***** MATERIAL PROVIDED *****
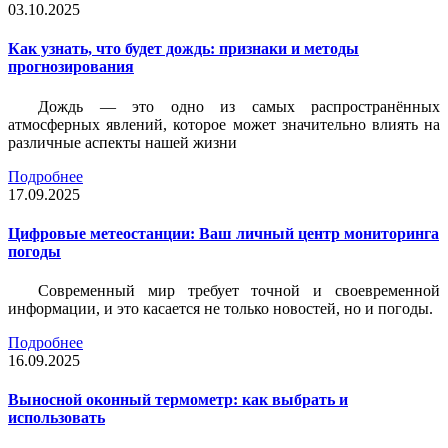
03.10.2025
Как узнать, что будет дождь: признаки и методы
прогнозирования
Дождь — это одно из самых распространённых
атмосферных явлений, которое может значительно влиять на
различные аспекты нашей жизни
Подробнее
17.09.2025
Цифровые метеостанции: Ваш личный центр мониторинга
погоды
Современный мир требует точной и своевременной
информации, и это касается не только новостей, но и погоды.
Подробнее
16.09.2025
Выносной оконный термометр: как выбрать и
использовать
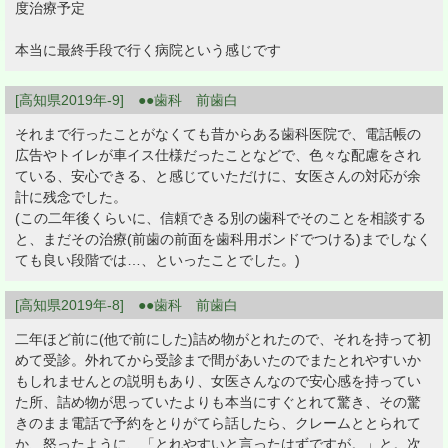
度治療予定
本当に最終手段で行く病院という感じです
[高知県2019年-9] ●●歯科 前歯白
それまで行ったことがなくても昔からある歯科医院で、電話帳の
広告やトイレが車イス仕様だったことなどで、色々な配慮をされ
ている、安心できる、と感じていただけに、女医さんの対応が余
計に残念でした。
(この二年後くらいに、信頼できる別の歯科でそのことを相談する
と、まだその治療(前歯の前面を歯科用ボンドでつける)までしなく
ても良い段階では…、といったことでした。)
[高知県2019年-8] ●●歯科 前歯白
二年ほど前に(他で前にした)詰め物がとれたので、それを持って初
めて受診。外れてから受診まで間があいたのでまたとれやすいか
もしれませんとの説明もあり、女医さんなので安心感を持ってい
た所、詰め物が思っていたよりも本当にすぐとれて驚き、その驚
きのまま電話で予約をとりがてら話したら、クレームととられて
か、怒ったように、「とれやすいと言ったはずですが。」と。次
*****
■ PROBLEM STATEMENT:
Reproduce each line, exactly as it appears, from the one that contains "めて受診。外れてから受診まで間があいたのでまたとれやすいか" through the last line of the records. Add no other lines.

■ THE COMPLETED TASK:
めて受診。外れてから受診まで間があいたのでまたとれやすいか
もしれませんとの説明もあり、女医さんなので安心感を持ってい
た所、詰め物が思っていたよりも本当にすぐとれて驚き、その驚
きのまま電話で予約をとりがてら話したら、クレームととられて
か、怒ったように、「とれやすいと言ったはずですが。」と。次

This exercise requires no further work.